**Task directions**
Output each entry below as it stands, leaving out every picture.

**Records provided**
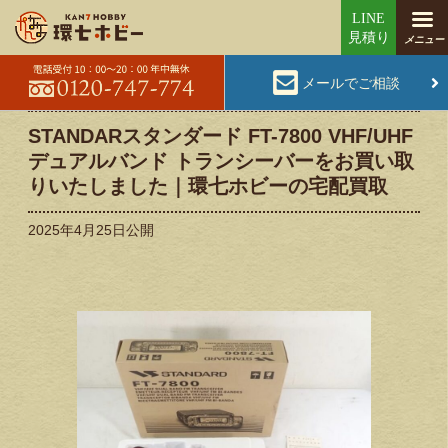
メールでご相談
STANDARスタンダード FT-7800 VHF/UHF
デュアルバンド トランシーバーをお買い取
りいたしました｜環七ホビーの宅配買取
2025年4月25日
公開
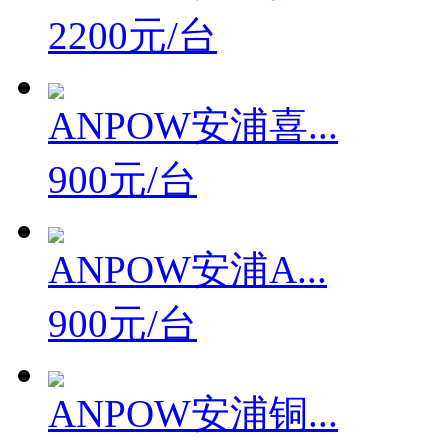
2200元/台
ANPOW安浦喜...
900元/台
ANPOW安浦A...
900元/台
ANPOW安浦铜...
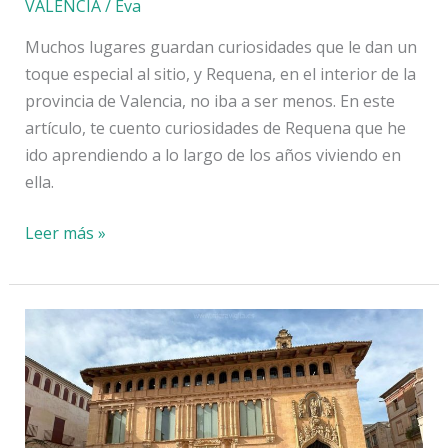
VALENCIA
/
Eva
Muchos lugares guardan curiosidades que le dan un
toque especial al sitio, y Requena, en el interior de la
provincia de Valencia, no iba a ser menos. En este
artículo, te cuento curiosidades de Requena que he
ido aprendiendo a lo largo de los años viviendo en
ella.
10
Leer más »
curiosidades
de
Requena:
historia,
leyendas
y
cultura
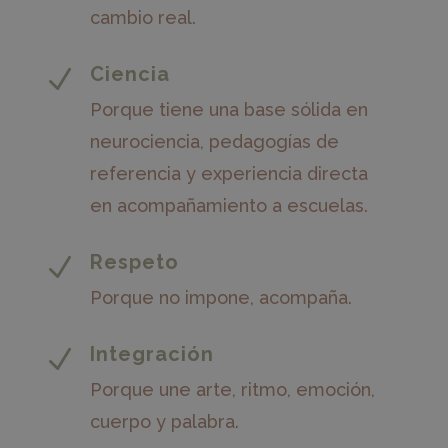
cambio real.
Ciencia
N
Porque tiene una base sólida en
neurociencia, pedagogías de
referencia y experiencia directa
en acompañamiento a escuelas.
Respeto
N
Porque no impone, acompaña.
Integración
N
Porque une arte, ritmo, emoción,
cuerpo y palabra.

**Solution for this exercise**
メールでご相談
STANDARスタンダード FT-7800 VHF/UHF
デュアルバンド トランシーバーをお買い取
りいたしました｜環七ホビーの宅配買取
2025年4月25日
公開
2200元/台
ANPOW安浦喜...
900元/台
ANPOW安浦A...
900元/台
ANPOW安浦铜...
VALENCIA
/
Eva
Muchos lugares guardan curiosidades que le dan un
toque especial al sitio, y Requena, en el interior de la
provincia de Valencia, no iba a ser menos. En este
artículo, te cuento curiosidades de Requena que he
ido aprendiendo a lo largo de los años viviendo en
ella.
10
Leer más »
curiosidades
de
Requena:
historia,
leyendas
y
cultura
cambio real.
Ciencia
N
Porque tiene una base sólida en
neurociencia, pedagogías de
referencia y experiencia directa
en acompañamiento a escuelas.
Respeto
N
Porque no impone, acompaña.
Integración
N
Porque une arte, ritmo, emoción,
cuerpo y palabra.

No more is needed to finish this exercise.